REQUIREMENT: Locate every line in the records below that holds the word "Connection" and return each one.

PROVIDED DATA:

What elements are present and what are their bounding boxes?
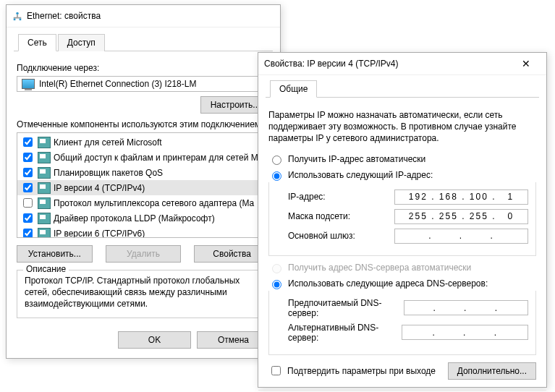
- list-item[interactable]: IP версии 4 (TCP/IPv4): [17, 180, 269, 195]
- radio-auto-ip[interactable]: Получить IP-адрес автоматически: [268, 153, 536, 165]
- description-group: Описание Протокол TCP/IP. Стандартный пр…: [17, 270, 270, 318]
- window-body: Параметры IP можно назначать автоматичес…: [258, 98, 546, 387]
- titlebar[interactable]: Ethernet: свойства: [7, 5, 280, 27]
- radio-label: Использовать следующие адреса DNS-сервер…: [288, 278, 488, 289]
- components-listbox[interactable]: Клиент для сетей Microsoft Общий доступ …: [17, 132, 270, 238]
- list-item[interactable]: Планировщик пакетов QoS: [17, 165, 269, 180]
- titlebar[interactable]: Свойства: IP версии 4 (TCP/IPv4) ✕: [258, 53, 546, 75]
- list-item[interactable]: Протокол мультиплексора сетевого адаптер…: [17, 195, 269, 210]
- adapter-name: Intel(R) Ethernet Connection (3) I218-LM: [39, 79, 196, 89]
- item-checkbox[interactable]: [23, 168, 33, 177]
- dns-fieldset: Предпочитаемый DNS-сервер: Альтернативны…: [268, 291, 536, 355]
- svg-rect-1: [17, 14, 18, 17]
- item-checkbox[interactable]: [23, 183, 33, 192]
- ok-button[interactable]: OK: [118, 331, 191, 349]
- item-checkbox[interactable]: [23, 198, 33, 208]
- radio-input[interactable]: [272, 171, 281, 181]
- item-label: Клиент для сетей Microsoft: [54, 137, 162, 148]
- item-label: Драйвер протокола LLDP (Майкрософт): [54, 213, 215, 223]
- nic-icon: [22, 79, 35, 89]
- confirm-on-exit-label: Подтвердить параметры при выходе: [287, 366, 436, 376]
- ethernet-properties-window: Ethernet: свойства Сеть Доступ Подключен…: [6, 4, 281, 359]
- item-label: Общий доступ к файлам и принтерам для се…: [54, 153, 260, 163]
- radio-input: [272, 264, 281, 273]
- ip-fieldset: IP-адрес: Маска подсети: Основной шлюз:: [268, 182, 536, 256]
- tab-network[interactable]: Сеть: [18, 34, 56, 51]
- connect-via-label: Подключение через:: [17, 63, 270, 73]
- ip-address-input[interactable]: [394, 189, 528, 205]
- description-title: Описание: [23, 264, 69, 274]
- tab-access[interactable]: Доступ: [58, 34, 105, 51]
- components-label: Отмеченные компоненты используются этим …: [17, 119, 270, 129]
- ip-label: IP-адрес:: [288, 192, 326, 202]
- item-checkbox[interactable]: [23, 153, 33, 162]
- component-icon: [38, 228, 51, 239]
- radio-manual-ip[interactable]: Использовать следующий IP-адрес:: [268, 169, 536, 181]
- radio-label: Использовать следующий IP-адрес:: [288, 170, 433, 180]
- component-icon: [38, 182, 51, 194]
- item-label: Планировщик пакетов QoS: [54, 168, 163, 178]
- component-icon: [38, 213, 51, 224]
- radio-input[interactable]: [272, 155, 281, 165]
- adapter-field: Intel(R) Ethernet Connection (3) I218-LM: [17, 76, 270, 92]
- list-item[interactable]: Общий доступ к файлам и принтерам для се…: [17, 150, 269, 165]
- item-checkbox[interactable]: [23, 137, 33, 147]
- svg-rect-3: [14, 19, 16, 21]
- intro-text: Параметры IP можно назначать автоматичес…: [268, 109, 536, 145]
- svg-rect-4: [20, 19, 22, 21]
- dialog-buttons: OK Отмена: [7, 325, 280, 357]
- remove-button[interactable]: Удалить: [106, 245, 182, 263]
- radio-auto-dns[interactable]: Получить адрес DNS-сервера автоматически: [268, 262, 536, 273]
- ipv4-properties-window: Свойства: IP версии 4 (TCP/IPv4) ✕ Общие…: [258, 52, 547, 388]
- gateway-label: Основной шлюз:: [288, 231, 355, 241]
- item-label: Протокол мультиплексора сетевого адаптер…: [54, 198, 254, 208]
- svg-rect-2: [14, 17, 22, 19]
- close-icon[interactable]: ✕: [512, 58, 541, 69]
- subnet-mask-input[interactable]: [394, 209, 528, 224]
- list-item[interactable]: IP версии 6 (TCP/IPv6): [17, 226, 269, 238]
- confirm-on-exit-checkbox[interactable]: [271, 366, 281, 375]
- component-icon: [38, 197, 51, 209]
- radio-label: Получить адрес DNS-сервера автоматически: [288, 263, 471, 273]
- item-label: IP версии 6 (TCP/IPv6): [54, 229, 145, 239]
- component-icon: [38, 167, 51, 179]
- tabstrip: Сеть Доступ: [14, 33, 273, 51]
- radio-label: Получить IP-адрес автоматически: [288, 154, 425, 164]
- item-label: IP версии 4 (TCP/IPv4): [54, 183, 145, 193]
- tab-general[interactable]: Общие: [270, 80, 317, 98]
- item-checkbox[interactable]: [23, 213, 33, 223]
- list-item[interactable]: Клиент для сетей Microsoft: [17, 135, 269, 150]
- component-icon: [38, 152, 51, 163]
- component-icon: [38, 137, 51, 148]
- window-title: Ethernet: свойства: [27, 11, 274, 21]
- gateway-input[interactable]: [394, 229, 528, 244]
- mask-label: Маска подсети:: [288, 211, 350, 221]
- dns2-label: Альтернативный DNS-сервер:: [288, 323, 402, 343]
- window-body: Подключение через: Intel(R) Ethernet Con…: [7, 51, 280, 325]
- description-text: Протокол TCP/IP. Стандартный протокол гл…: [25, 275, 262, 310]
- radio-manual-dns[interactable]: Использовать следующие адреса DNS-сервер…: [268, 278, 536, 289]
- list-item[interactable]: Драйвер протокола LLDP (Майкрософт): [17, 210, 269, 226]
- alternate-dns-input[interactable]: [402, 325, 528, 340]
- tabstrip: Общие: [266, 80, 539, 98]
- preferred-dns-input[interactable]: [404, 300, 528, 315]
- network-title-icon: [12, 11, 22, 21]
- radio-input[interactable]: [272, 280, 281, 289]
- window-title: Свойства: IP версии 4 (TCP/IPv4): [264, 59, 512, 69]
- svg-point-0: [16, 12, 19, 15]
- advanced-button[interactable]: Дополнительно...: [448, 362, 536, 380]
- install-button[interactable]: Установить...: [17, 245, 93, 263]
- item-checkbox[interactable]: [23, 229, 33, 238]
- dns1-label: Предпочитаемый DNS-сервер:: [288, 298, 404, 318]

TASK RESULT:
- adapter-name: Intel(R) Ethernet Connection (3) I218-LM: [39, 79, 196, 89]
- adapter-field: Intel(R) Ethernet Connection (3) I218-LM: [17, 76, 270, 92]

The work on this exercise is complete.